Friday, May 19, 2023

if an allegedly falsely advertised product isn't useless, P may have standing to seek injunctive relief

Perez v. Bath & Body Works, LLC, No. 21-cv-05606-BLF, 2023 WL 3467207 (N.D. Cal. May 15, 2023)

Interesting analysis of standing for injunctive relief: Where the product is a useful one, the court finds standing based on a desire to purchase it again if truthfully labeled.

Perez alleged that defendant BBW falsely claims that hyaluronic acid, an ingredient in those products, “attracts and retains up to 1,000x its weight in water to make skin look smoother and more supple.” She brought the usual California claims

BBW argued that there was no standing for injunctive relief because she alleged that it was scientifically impossible for hyaluronic acid to retain 1,000x its weight in water.
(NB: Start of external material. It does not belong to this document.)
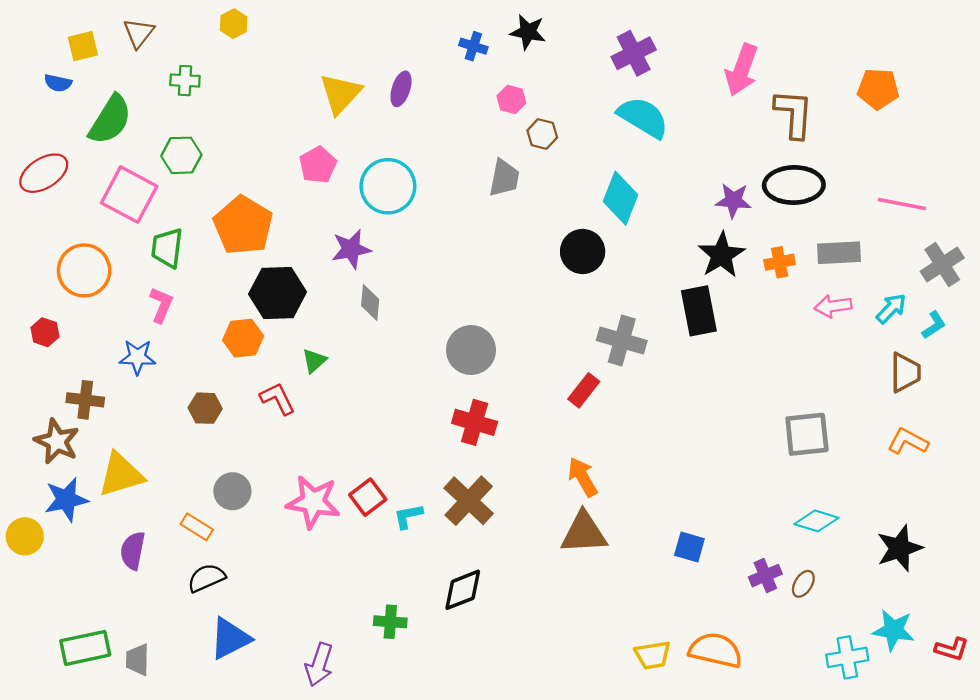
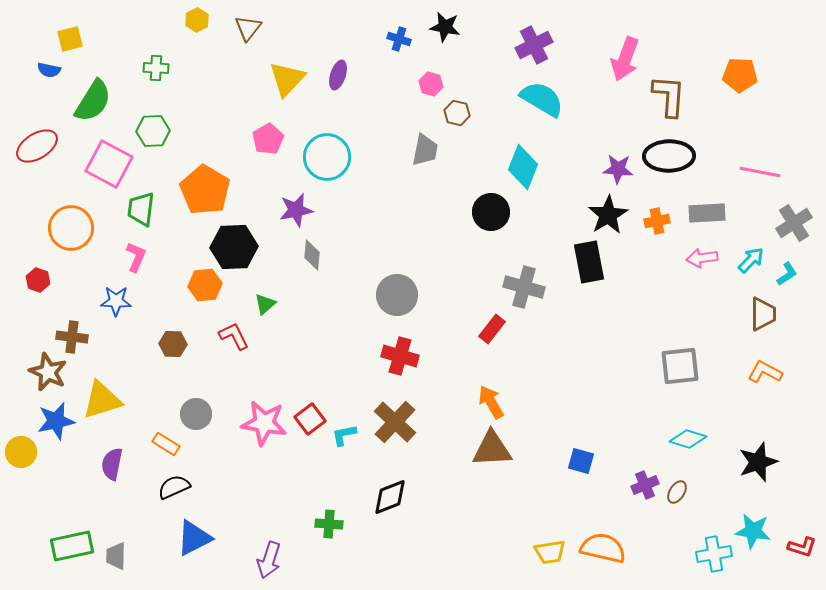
brown triangle: (139, 33) -> (248, 28), moved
Past cases have said, among other things, that plaintiffs who “explained that they were not concerned with phosphoric acid, but rather with whether Coca-Cola was telling the truth on its product’s labels” lacked standing because their “desire for Coca-Cola to truthfully label its products, without more, is insufficient to demonstrate that they have suffered any particularized adverse effects.” Perez alleged that she wanted to purchase BBW products “that could help improve the appearance of her skin, including, specifically, Bath & Body Works Hyaluronic Acid and moisturizing products such as those described above.” But, she alleged, without professional testing or other expert evidence, she couldn’t determine if BBW was telling the truth about its products’ features. Even if the formulation or advertising changes, “as long as Defendants may use inaccurate representations about the capabilities of their hyaluronic acid products, then when presented with Defendants’ advertising, Ms. Perez continues to have no way of determining whether the representations regarding those capabilities are true.”

The court found these allegations sufficient. As the Ninth Circuit has said, “the threat of future harm may be the consumer’s plausible allegations that she will be unable to rely on the product’s advertising or labeling in the future, and so will not purchase the product although she would like to.” BBW argued that the Ninth Circuit was dealing with wipes that could conceivably be flushable, but Perez alleged that the claim here was scientifically impossible. “But the Court declines to look at the threatened injury so narrowly.” While “a plaintiff must show ‘a sufficient likelihood that he will again be wronged in a similar way,’ … [a court] ‘must be careful not to employ too narrow or technical an approach.’ ” The inability to rely on defendant’s representations was a “similar” injury.  

BBW argued that a plaintiff needs to allege a desire to purchase the product as advertised. But a plaintiff can allege “a concrete, imminent injury” even without alleging a desire to purchase the product “as advertised.” Also, this case didn’t involve an allegedly worthless product: “Even if hyaluronic acid cannot retain 1,000 times its weight in water, it is not necessarily useless as a moisturizer.”